5 Lessons for Mid-Size Companies Looking to Hire a Virtual Assistant

Enter our virtual assistant. Her formal name is the Allstate Business Insurance Expert (ABIe), but we know her as Abby, and she’s the product of next-generation knowledge management. She brought us the magic of Apple’s Siri, but at a sliver of the cost.

Employing a rigorous approach to the words and phrases at the heart of our products, ABIe’s avatar-driven interface quickly provides accurate answers to policy questions while streamlining the preparation of sales quotes.

ABIe’s volume has soared from 20,000 questions during the first six months online to 1.2 million a year, in large part because we’ve expanded her role in the business. And though her workload has exploded, ABIe is the opposite of a cost center—our expenses to develop her were more than offset by call-center savings even before we celebrated her first birthday. Having recently turned three, she continues to contribute to the bottom line.

“ABIe brought us the magic of Apple’s Siri, but at a sliver of the cost.”

Here are 5 lessons than can help mid-sized companies get their own ABIe.

1. Don’t think you have to spend tons of money. We didn’t. At the high end of artificial intelligence is cognitive computing, involving systems with the capacity to learn. At the less-expensive end is a knowledge-based approach that organizes highly accessible and interactive systems of information. That’s our playing field right now, and we can build on it in the future since all of our moves there are necessary components for more ambitious AI efforts. In fact, we think of ABIe as our precursor to cognitive computing on a shoestring.

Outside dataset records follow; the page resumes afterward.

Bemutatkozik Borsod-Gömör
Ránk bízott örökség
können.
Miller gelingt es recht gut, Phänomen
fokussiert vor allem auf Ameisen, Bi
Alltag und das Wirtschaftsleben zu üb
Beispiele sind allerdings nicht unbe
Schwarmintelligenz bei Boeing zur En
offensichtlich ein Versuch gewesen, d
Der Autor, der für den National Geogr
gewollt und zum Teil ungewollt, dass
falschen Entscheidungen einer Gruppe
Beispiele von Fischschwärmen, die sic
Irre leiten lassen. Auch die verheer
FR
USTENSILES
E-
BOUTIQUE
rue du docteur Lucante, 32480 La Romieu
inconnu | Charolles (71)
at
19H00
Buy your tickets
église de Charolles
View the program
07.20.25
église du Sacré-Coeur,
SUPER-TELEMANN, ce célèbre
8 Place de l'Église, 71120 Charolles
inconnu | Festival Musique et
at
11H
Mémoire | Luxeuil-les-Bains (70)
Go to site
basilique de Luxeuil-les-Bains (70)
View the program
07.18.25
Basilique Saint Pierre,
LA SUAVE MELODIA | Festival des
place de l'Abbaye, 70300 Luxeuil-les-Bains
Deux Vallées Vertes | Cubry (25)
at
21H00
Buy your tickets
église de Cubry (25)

2. Find the right AI partner. During the selection process we learned that while many vendors say they have AI expertise or claim the off-the-shelf applications can achieve business objectives, that was not the case. We worked with Earley Information Science because they could accurately scope and scale the project within our budgetary and time parameters. ABIe  was up and running in less than a year, which is very fast given all of the moving pieces in a knowledge-based system.

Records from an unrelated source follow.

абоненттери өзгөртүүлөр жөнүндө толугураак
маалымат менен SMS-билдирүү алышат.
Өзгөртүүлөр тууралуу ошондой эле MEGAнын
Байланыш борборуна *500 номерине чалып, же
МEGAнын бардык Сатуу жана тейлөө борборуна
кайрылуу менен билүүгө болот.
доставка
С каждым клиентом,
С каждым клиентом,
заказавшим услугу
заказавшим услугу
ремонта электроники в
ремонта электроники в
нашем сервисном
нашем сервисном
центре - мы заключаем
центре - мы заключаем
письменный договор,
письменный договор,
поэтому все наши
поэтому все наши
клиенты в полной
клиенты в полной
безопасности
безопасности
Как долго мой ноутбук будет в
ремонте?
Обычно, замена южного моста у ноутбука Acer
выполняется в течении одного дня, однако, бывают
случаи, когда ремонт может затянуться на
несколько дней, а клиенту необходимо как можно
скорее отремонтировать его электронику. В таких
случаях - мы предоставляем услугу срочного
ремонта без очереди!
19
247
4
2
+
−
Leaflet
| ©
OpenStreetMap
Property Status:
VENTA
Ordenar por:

3. Give YOUR ABIe the right information. ABIe pulls her answers from a data warehouse, where all the relevant knowledge relating to our products and processes has been organized. In AI speak, that means our numbers, charts, words and phrases have been chopped, chunked, tagged and HR-optimized to give ABIe the ingredients for those answers. The accuracy and value of the answers depends not only on all the necessary ingredients being present, but also on their freshness and preparation.

4. Be ready for mistakes and course corrections. Inevitably, we got some things wrong in the way we prepared our ingredients, despite assigning three managers to the project along with nine subject-matter experts. Our biggest mistake was providing ABIe with too many ingredients, making some of her answers too thorough. It was as if we were asked for the time and then told the questioner how to build a clock. It took trial and error—in part, by debriefing agents after their sessions—to arrive at very specific, and far more useful, answers along with the governance, metrics and change management processes to make controlled, methodical updates.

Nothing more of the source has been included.